It is known to provide a MOSFET with on-die or internal temperature protection. For example, as described in Infineon Technologies' Application Note entitled “Temperature sense concept—Speed Tempfet®—Principle of the temperature sense concept of the Speed-TEMPFET family” by Benno Köppl, May 1999, a temperature sensing thyristor can be mounted on a MOSFET using chip-on-chip technology, the thyristor either being connected in parallel with the gate-source electrodes of the MOSFET within the device or having external connections. In the former case the thyristor fires to reduce the MOSFET gate-source voltage, thereby turning off the MOSFET, when its temperature exceeds a trip level; this has the disadvantage of requiring a series gate resistor, which limits the MOSFET switching speed. In the latter case, external circuitry, such as a microcontroller, driver IC (integrated circuit), or discrete circuitry, is required to monitor and respond to the thyristor state.
It is also known to integrate anti-parallel electrically isolated polysilicon diodes on a MOSFET die for temperature sensing, for example as described in Vishay Application Note AN820 entitled “Temperature Sensing Power MOSFET” by K. Pandya, 13 Jul. 2001, or International Rectifier device IRLBD59N04E Data Sheet, Nov. 13, 2001. With such devices, an external circuit is used to sense temperature based on the temperature-dependent forward voltage drop of the diodes.
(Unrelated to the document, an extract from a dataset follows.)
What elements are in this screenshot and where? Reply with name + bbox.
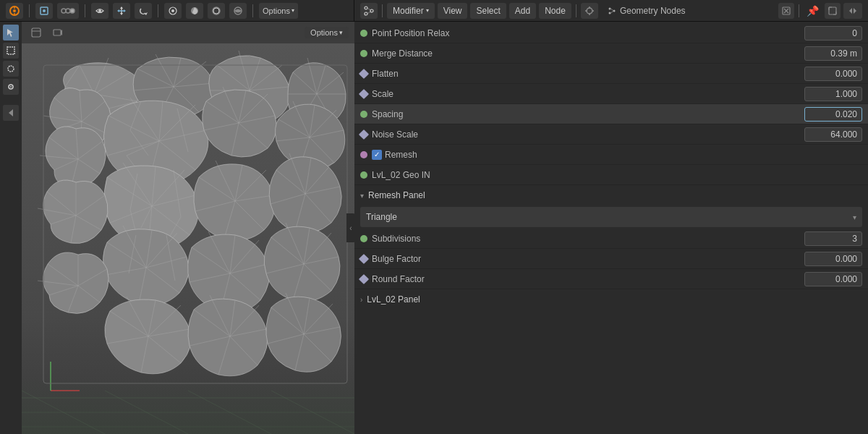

These known arrangements require the use of specific MOSFET devices from respective manufacturers to provide the temperature sensing and any protection facilitated thereby. It is desirable to provide MOSFET junction temperature sensing in a manner that facilitates the use of a wide range of MOSFETs that do not incorporate such temperature sensing facilities.
One application of a power MOSFET is for switching a supply voltage to one or more switch mode power supplies which produce relatively low voltages for supply to electronic circuits. Typically, for example, the supply voltage may have a nominal value of 48V, and typically this is smoothed by a capacitance on the switched or output side of the power MOSFET. When the supply voltage is initially connected with the capacitance discharged, there is a substantial inrush current as the capacitance is charged from zero volts towards the supply voltage. At this time the inrush current is typically limited by controlling the MOSFET so that it is not fully enhanced (fully turned on to provide a low resistance). Conveniently the MOSFET gate voltage is controlled so that the MOSFET conducts a substantially constant drain current. Consequently, before the MOSFET is fully enhanced, the MOSFET is subject to a very high power dissipation.
For example, assuming a supply voltage of 50V and a constant current of 5 A for charging the capacitance, the MOSFET is subject to a power dissipation of 250 W during this turn-on period. The energy dissipated in the MOSFET may be tens of joules in a short period of for example 500 μs, depending on the charging current and the size of the capacitance. In contrast, a peak current of the order of 30 times higher would be required during subsequent operation, when the MOSFET is fully enhanced and has a low drain-source resistance, for a similar power dissipation in the MOSFET.
Accordingly, the junction or die of such a MOSFET is particularly prone to excessive temperature rise as a result of the inrush current, and it is under such circumstances that temperature sensing and limiting may be particularly likely to be required.
There is therefore a need to facilitate temperature sensing, including temperature limiting, of MOSFETs.